It is my belief that in a decade 90% of people will use a tablet, smartphone or other non-desktop device as their primary computing interface. I actually made this prediction two years ago so have only eight years left, and the success of the iPad implies that we may actually be ahead of schedule. At this point I think my prediction is relatively uncontroversial. Tablets and smartphones have a managed or 'curated' computing experience. These devices actually meet the computing needs of most people better than a traditional desktop PC. Note: for the purposes of this discussion I mean both laptops and desktop computers running MacOSX, Windows, or a Linux Desktop. anything with an exposed filesystem. These managed computing devices will continue to get better and more powerful, mostly replacing the PC.

So, that's great for the 90%. They will be able to get their jobs done with no fuss. But what about the 10%? What about the people who create content professionally? What about the programmers? The digital artists? The data analysts? The hackers? Are PCs going to atrophy as all attention moves to the 90%? I don't think so. In fact, I think this could be a renaissance of desktop computing. We've been kind of stuck in a rut for the past decade. Desktop interfaces haven't changed much since about 2000. Certainly they are prettier, but they haven't' really gotten better or more productive. I think we could have some really interesting things coming. But first, a diversion.
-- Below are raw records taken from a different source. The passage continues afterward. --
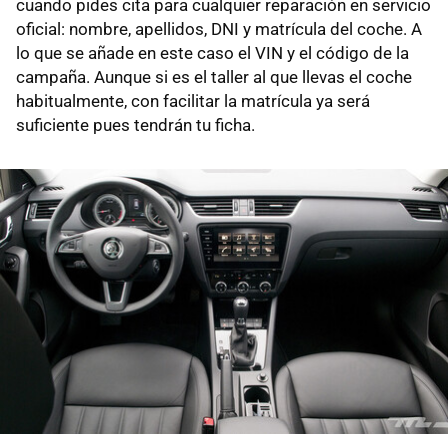
cuando pides cita para cualquier reparación en servicio
oficial: nombre, apellidos, DNI y matrícula del coche. A
lo que se añade en este caso el VIN y el código de la
campaña. Aunque si es el taller al que llevas el coche
habitualmente, con facilitar la matrícula ya será
suficiente pues tendrán tu ficha.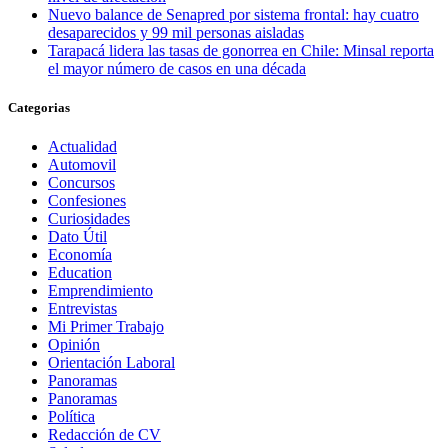
Nuevo balance de Senapred por sistema frontal: hay cuatro
desaparecidos y 99 mil personas aisladas
Tarapacá lidera las tasas de gonorrea en Chile: Minsal reporta
el mayor número de casos en una década
Categorias
Actualidad
Automovil
Concursos
Confesiones
Curiosidades
Dato Útil
Economía
Education
Emprendimiento
Entrevistas
Mi Primer Trabajo
Opinión
Orientación Laboral
Panoramas
Panoramas
Política
Redacción de CV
This is a cave painting [image]
This is a painting from the wall of pompeii, circa 70 ad [image]
This is a painting from the middle ages [image]
This is a painting from the high renaissance [image]
This is a painting from the 1850s [image]

We can see a trend of greater and greater realism built over the centuries leading up to height of the great renaissance painters like Michaelangelo. Then a plateau. Once we had achieved realism where do we go? More portraiture. More landscapes. Painting started to get boring. Then something happened in the 1870s. All of a sudden we get impressionism, cubism, surrealism, and abstract modernism. we see more change in a 70 year period than the previous 700. What happened?

[pictures of Van Gogh and Picasso paintings]

Photography was invented. Until the photograph the commercial purpose of painting was to capture and recreate reality. Most paintings were portraits of rich people. But no painting could compare with the photograph at recreating reality, especially not for the price. The photograph made realistic portrait painting obsolete. This was both a blessing and a curse. Painters needed to dream up with something new to paint. And dream they did. Freed from the need to duplicate reality there was an explosion of new ideas and trends. Painting had new life, which lead to amazing things.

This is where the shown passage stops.